Activity → Among the entries below, find the lines holding "Howard" and copy them.

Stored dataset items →
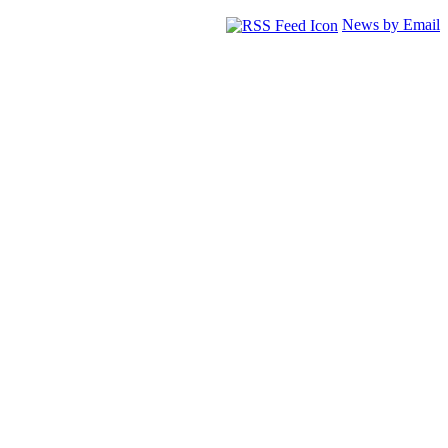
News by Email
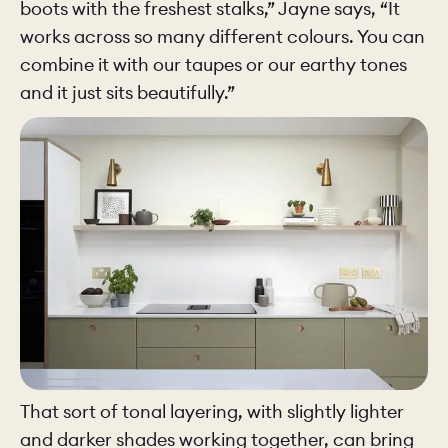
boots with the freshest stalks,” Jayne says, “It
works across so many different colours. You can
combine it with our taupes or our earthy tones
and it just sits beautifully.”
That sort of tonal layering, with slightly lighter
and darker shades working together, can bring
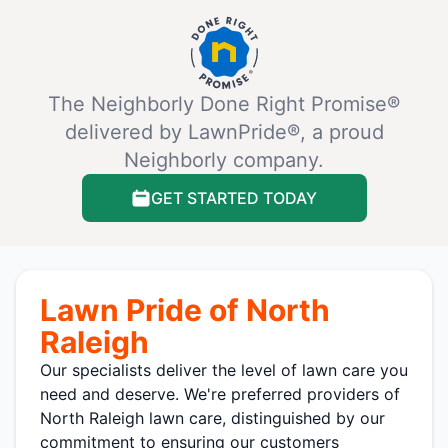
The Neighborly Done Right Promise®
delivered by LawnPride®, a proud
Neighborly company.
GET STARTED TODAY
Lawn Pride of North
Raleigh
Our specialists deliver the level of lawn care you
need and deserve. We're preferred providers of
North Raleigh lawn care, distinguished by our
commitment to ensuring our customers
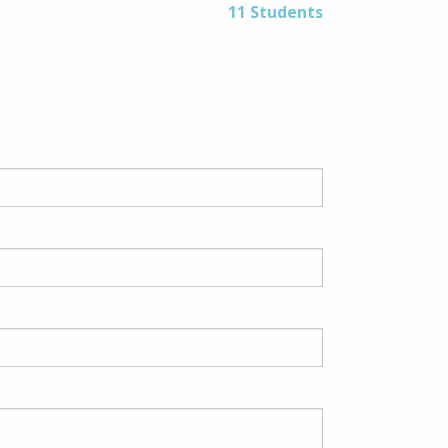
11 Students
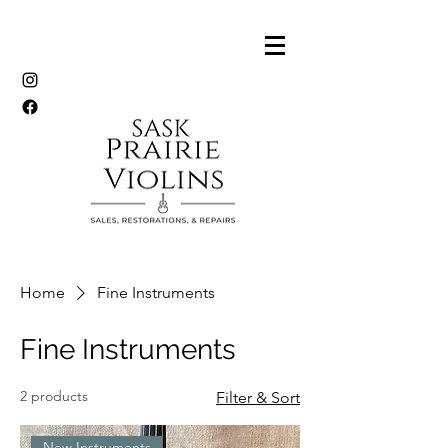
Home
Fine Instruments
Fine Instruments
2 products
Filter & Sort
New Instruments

---

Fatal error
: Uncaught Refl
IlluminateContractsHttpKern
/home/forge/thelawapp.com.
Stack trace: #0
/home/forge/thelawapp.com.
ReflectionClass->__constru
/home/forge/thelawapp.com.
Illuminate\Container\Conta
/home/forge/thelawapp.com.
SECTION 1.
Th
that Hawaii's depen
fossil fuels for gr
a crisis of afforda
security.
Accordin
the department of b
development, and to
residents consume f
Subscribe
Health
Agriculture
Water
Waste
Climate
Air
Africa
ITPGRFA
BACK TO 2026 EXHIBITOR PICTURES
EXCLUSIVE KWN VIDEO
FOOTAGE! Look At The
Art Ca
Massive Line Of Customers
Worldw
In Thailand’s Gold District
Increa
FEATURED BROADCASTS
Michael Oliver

...

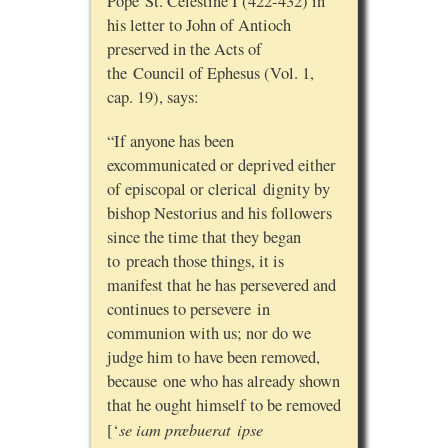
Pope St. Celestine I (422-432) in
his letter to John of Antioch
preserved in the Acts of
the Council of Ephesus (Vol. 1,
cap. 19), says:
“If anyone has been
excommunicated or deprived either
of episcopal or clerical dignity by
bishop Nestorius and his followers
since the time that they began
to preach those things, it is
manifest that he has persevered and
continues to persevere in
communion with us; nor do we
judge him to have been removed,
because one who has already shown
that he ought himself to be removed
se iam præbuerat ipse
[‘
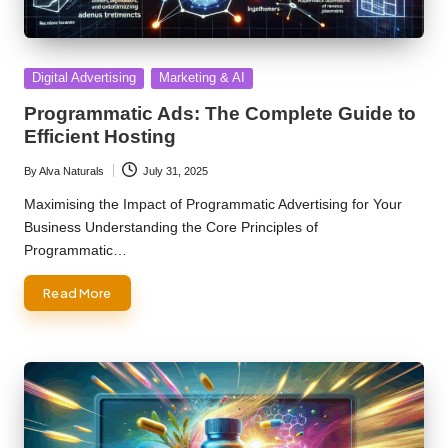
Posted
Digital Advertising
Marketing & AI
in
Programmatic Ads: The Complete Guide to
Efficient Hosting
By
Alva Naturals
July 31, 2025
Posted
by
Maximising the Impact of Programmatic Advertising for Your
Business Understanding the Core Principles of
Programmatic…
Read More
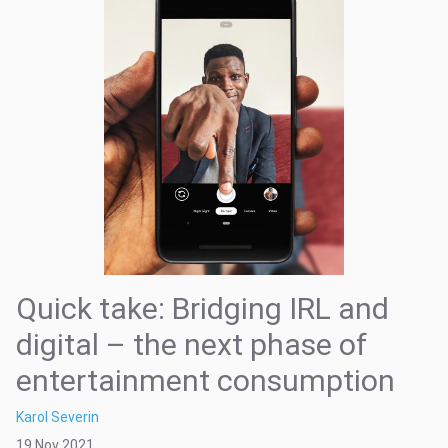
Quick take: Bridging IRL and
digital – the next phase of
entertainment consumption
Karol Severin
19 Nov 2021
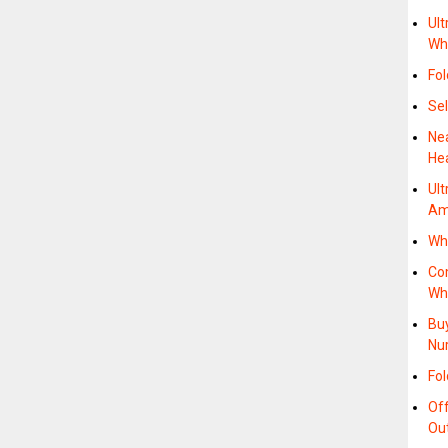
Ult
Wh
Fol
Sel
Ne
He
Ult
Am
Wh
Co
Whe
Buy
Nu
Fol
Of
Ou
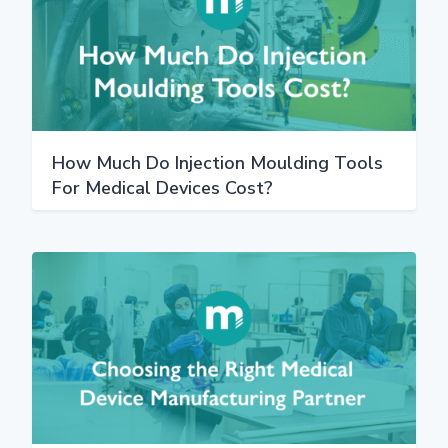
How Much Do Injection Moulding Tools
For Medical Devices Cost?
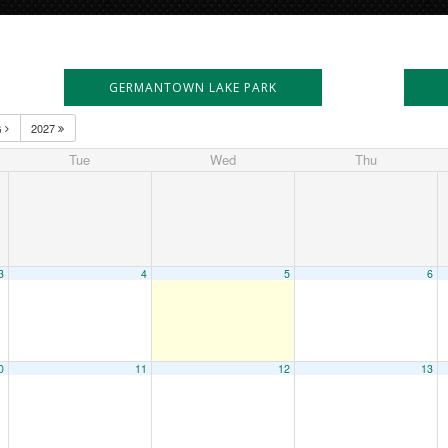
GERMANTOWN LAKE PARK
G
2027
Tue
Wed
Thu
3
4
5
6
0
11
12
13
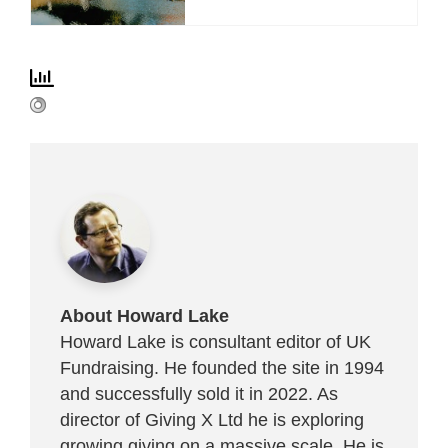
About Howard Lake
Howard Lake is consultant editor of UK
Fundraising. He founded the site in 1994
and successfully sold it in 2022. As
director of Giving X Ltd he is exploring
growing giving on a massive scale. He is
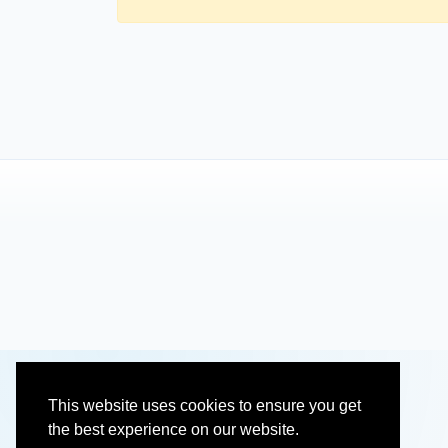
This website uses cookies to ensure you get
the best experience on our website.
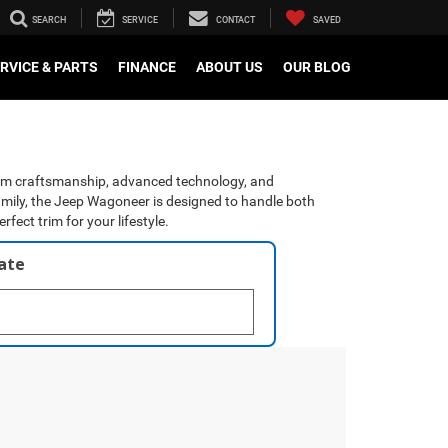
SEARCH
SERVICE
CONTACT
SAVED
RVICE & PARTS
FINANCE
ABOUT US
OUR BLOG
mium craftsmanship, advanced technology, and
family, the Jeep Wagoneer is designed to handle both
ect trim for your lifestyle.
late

Response →
About Howard Lake
Howard Lake is consultant editor of UK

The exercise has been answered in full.